Context: An Iranian freighter was hit by an “explosion” in the Red Sea, after U.S. media reported Israel had struck the ship in retaliation for past Iranian strikes on its vessels.
- Iran was at pains to stress that the freighter was a civilian ship, although other sources said it had been used by Iranian commandos as a base for shipping protection and other duties in the area.
Analysis
- Red Sea narrow strip of water extending southeastward from Suez, Egypt, for about 1,200 miles (1,930 km) to the Bab el-Mandeb Strait, which connects with the Gulf of Aden and thence with the Arabian Sea.
- Geologically, the Gulfs of Suez and Aqaba (Elat) must be considered as the northern extension of the same structure.
- At its northern end the Red Sea splits into two parts, the Gulf of Suez to the northwest and the Gulf of Aqaba to the northeast.
- The sea separates the coasts of Egypt, Sudan, and Eritrea to the west from those of Saudi Arabia and Yemen to the east.
- The Red Sea contains some of the world’s hottest and saltiest seawater.
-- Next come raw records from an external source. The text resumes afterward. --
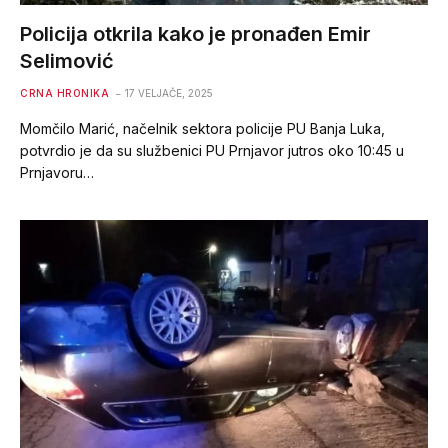
Policija otkrila kako je pronađen Emir
Selimović
CRNA HRONIKA
17 VELJAČE, 2025
Momčilo Marić, načelnik sektora policije PU Banja Luka,
potvrdio je da su službenici PU Prnjavor jutros oko 10:45 u
Prnjavoru…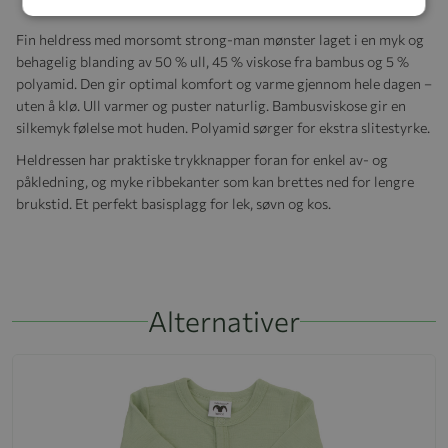
Fin heldress med morsomt strong-man mønster laget i en myk og
behagelig blanding av 50 % ull, 45 % viskose fra bambus og 5 %
polyamid. Den gir optimal komfort og varme gjennom hele dagen –
uten å klø. Ull varmer og puster naturlig. Bambusviskose gir en
silkemyk følelse mot huden. Polyamid sørger for ekstra slitestyrke.
Heldressen har praktiske trykknapper foran for enkel av- og
påkledning, og myke ribbekanter som kan brettes ned for lengre
brukstid. Et perfekt basisplagg for lek, søvn og kos.
Alternativer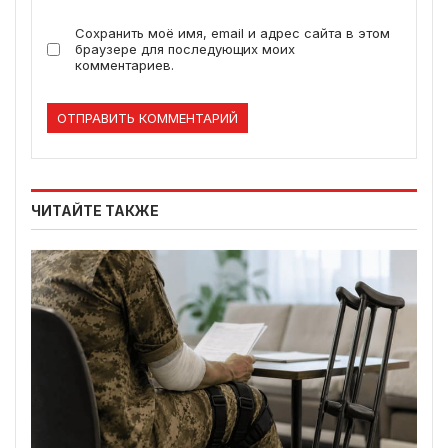
Сохранить моё имя, email и адрес сайта в этом
браузере для последующих моих
комментариев.
ЧИТАЙТЕ ТАКЖЕ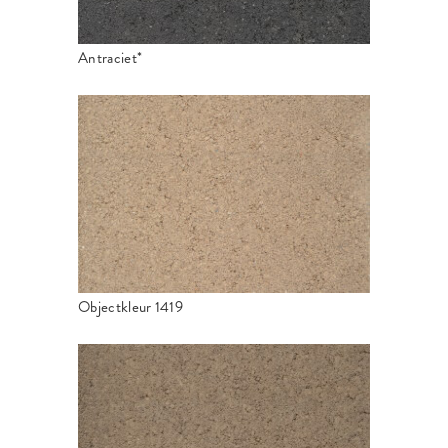
Antraciet*
Objectkleur 1419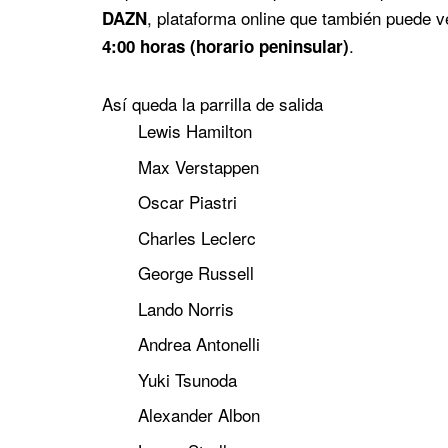
, plataforma online que también puede 
DAZN
.
4:00 horas (horario peninsular)
Así queda la parrilla de salida
Lewis Hamilton
Max Verstappen
Oscar Piastri
Charles Leclerc
George Russell
Lando Norris
Andrea Antonelli
Yuki Tsunoda
Alexander Albon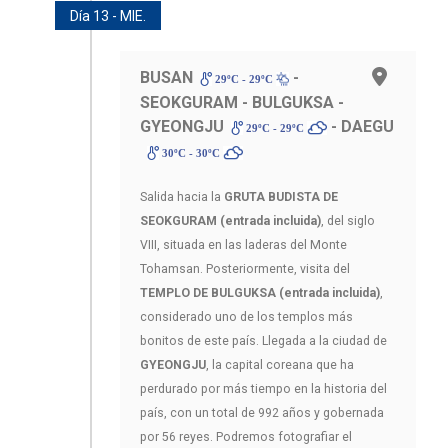
Día 13 - MIE.
BUSAN
-
29ºC - 29ºC
SEOKGURAM - BULGUKSA -
GYEONGJU
- DAEGU
29ºC - 29ºC
30ºC - 30ºC
Salida hacia la
GRUTA BUDISTA DE
SEOKGURAM (entrada incluida)
, del siglo
VIII, situada en las laderas del Monte
Tohamsan. Posteriormente, visita del
TEMPLO DE BULGUKSA (entrada incluida)
,
considerado uno de los templos más
bonitos de este país. Llegada a la ciudad de
GYEONGJU
, la capital coreana que ha
perdurado por más tiempo en la historia del
país, con un total de 992 años y gobernada
por 56 reyes. Podremos fotografiar el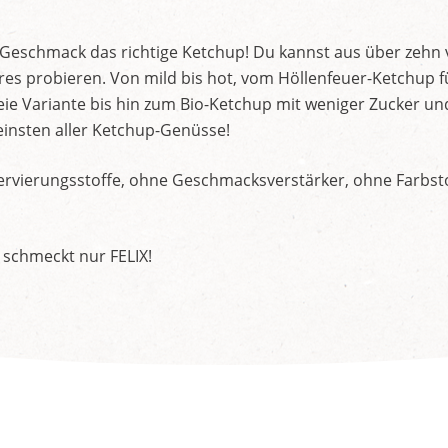
d Geschmack das richtige Ketchup! Du kannst aus über zehn
s probieren. Von mild bis hot, vom Höllenfeuer-Ketchup f
ie Variante bis hin zum Bio-Ketchup mit weniger Zucker un
insten aller Ketchup-Genüsse!
rvierungsstoffe, ohne Geschmacksverstärker, ohne Farbstof
 schmeckt nur FELIX!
- With its connection to the Mediterranean Sea via the Suez Canal, it is one of the most heavily traveled waterways in the world, carrying maritime traffic between Europe and Asia.
- Its name is derived from the colour changes observed in its waters.
- Normally, the Red Sea is an intense blue-green; occasionally, however, it is populated by extensive blooms of the algae Trichodesmium erythraeum, which, upon dying off, turn the sea a reddish brown colour.
- The Sea lies in a fault depression that separates two great blocks of Earth’s crust—Arabia and North Africa.
- Most of the islands of the Red Sea are merely exposed reefs. There is, however, a group of active volcanoes.
- No water enters the Red Sea from rivers, and rainfall is scant; but the evaporation loss—in excess of 80 inches per year—is made up by an inflow through the eastern channel of the Bab el-Mandeb Strait from the Gulf of Aden.